Study is first to show how aging allows pancreatic tumors to grow and spread faster, may lead to new personalized treatment
While some risk factors for cancer can be mitigated through lifestyle choices such as diet or exercise, aging is not one of them. In the case of pancreatic cancer, it also can limit treatment options if a patient is too frail to be safely treated with surgery or other alternatives.
Scientists at the NCI-Designated Cancer Center at Sanford Burnham Prebys Medical Discovery Institute would like to expand options for these patients with personalized treatments. Many stand to benefit from a therapeutic strategy that factors in age. The average age of a patient diagnosed with pancreatic cancer is 70, and nearly two-thirds of cases are in people over the age of 65.
“Too often, frailty prevents patients from being able to withstand conventional chemotherapies as well as surgery, and often there aren’t other viable options,” said Cosimo Commisso, PhD, the deputy director of the institute’s cancer center and a professor in the Cancer Metabolism and Microenvironment Program.
“As a field, we need to rethink how the therapies that we’re developing work for a frail population and an aging population, because that’s the vast majority of patients.”
In a new study published November 7, 2025, in Cancer Research, Commisso and his colleagues advanced the possibility of age-based pancreatic cancer treatment by investigating how aging affects cancer cells and the environment surrounding them.
The research team began by comparing the progression of pancreatic cancer in mice that were about two months old and mice that were more than a year and a half old.

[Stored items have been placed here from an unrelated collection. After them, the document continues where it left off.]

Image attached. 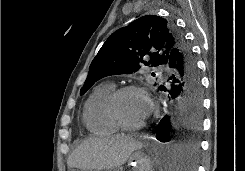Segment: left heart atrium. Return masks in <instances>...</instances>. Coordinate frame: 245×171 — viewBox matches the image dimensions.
<instances>
[{"label": "left heart atrium", "mask_w": 245, "mask_h": 171, "mask_svg": "<svg viewBox=\"0 0 245 171\" xmlns=\"http://www.w3.org/2000/svg\"><path fill=\"white\" fill-rule=\"evenodd\" d=\"M148 112H149V106L147 105L146 115L148 114Z\"/></svg>", "instance_id": "39dd6f15"}]
</instances>
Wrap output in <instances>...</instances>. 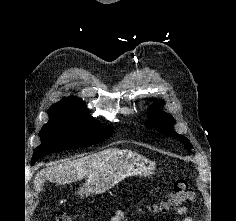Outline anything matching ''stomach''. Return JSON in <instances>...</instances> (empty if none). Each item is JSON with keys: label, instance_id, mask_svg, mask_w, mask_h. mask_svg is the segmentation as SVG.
Instances as JSON below:
<instances>
[{"label": "stomach", "instance_id": "obj_1", "mask_svg": "<svg viewBox=\"0 0 236 221\" xmlns=\"http://www.w3.org/2000/svg\"><path fill=\"white\" fill-rule=\"evenodd\" d=\"M154 169L155 164L144 156L129 151H119L86 177L78 194L82 197L102 194L129 176L146 177L152 174Z\"/></svg>", "mask_w": 236, "mask_h": 221}]
</instances>
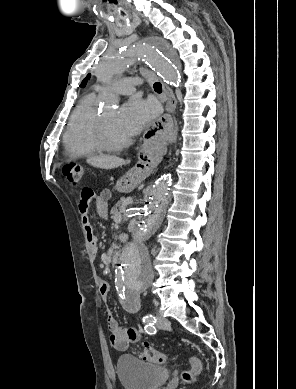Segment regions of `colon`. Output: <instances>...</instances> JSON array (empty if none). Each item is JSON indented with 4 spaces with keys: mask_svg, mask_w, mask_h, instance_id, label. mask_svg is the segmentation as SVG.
<instances>
[{
    "mask_svg": "<svg viewBox=\"0 0 296 389\" xmlns=\"http://www.w3.org/2000/svg\"><path fill=\"white\" fill-rule=\"evenodd\" d=\"M63 174L71 186L78 187L83 180L85 169L78 163H69L64 166ZM90 195L91 193L87 194V197ZM139 357L144 361L152 363L163 364L167 362V355L165 353L149 346L144 347L139 352ZM189 364L191 369L182 372V380L185 383H191L201 371V362L197 357H190Z\"/></svg>",
    "mask_w": 296,
    "mask_h": 389,
    "instance_id": "5ec220e1",
    "label": "colon"
}]
</instances>
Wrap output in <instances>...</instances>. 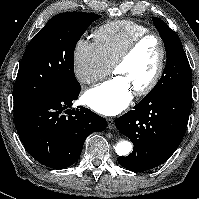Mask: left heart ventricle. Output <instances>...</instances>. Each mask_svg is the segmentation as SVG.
Returning a JSON list of instances; mask_svg holds the SVG:
<instances>
[{
	"label": "left heart ventricle",
	"instance_id": "left-heart-ventricle-1",
	"mask_svg": "<svg viewBox=\"0 0 199 199\" xmlns=\"http://www.w3.org/2000/svg\"><path fill=\"white\" fill-rule=\"evenodd\" d=\"M159 60V45L154 38L143 41L132 56L115 71L132 91L143 87L153 76Z\"/></svg>",
	"mask_w": 199,
	"mask_h": 199
}]
</instances>
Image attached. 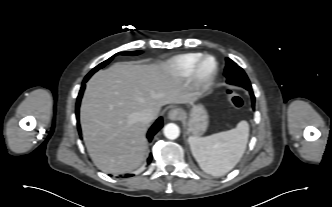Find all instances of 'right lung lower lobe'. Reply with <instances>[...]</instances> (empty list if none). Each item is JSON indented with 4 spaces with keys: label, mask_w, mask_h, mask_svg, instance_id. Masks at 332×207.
<instances>
[{
    "label": "right lung lower lobe",
    "mask_w": 332,
    "mask_h": 207,
    "mask_svg": "<svg viewBox=\"0 0 332 207\" xmlns=\"http://www.w3.org/2000/svg\"><path fill=\"white\" fill-rule=\"evenodd\" d=\"M87 81V79L85 78L82 84V87L80 89L78 98H77V103H76V117H77V126H78V130H79V134L81 135V130H80V125H79V106H80V101L82 98V94L83 91L85 89V82ZM163 126V122H162V118L160 117L154 124L153 126L150 128L148 134H147V138L149 139V141L152 140L153 136L162 128ZM152 160V154H150L149 158H148V163H150Z\"/></svg>",
    "instance_id": "1"
}]
</instances>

The cancer cells implanted into the mice were genetically identical, yet the older mice had faster-growing tumors and more cancer cells spreading into other tissues to form metastases.
“It was clear to us that aging was accelerating cancer progression as the primary tumors were larger, and the metastases were larger,” said Priyanka Gupta, PhD, a staff scientist in the Commisso lab and lead author of the manuscript. “It shows the limitations of using young mice to test drugs and model diseases that mostly affect older patients.”

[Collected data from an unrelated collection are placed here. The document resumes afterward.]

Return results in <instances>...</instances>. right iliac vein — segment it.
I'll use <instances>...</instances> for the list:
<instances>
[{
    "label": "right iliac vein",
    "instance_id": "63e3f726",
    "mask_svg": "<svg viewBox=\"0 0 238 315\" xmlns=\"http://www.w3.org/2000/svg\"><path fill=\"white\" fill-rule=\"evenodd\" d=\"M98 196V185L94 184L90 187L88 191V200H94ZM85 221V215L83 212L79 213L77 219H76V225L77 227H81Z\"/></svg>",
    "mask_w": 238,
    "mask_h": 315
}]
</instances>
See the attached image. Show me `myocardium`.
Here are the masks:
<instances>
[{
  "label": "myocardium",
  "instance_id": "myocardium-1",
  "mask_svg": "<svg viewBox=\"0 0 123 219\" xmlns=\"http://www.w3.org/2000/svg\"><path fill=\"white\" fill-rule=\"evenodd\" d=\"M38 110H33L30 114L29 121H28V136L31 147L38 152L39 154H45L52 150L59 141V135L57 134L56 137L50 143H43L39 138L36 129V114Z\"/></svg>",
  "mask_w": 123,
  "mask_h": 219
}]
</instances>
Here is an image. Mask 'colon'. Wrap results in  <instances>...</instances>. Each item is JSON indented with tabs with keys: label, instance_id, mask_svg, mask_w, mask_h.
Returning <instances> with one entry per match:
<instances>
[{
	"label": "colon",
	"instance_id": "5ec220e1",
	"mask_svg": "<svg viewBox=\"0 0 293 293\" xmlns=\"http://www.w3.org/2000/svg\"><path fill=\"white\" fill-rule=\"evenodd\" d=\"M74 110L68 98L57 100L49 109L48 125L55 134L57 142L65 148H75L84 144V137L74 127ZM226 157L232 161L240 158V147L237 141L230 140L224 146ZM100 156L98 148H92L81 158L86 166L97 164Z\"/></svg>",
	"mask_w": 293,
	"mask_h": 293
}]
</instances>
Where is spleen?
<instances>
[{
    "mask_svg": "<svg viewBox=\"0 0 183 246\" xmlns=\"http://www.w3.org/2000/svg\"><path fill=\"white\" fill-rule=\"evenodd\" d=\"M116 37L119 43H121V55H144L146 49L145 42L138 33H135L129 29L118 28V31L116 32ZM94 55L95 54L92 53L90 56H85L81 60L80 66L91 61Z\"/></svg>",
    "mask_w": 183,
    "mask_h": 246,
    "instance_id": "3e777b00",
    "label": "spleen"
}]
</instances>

The scientists hypothesized that the change was due to aging altering the tumor microenvironment, the neighborhood of immune cells, connective tissue, blood vessels and a sea of proteins and carbohydrates that cancer cells hijack to avoid the immune system and support their growth.
The researchers began comparing the tumor microenvironment differences by studying gene expression in each group. Nearly 550 genes were either more or less expressed in the tumors of the young and older mice. The older mice’s gene expression indicated a decline in the function of T cells, one of the immune system’s primary tools for detecting and eliminating cancer cells. There also were fewer T cells found in the tumors of older mice.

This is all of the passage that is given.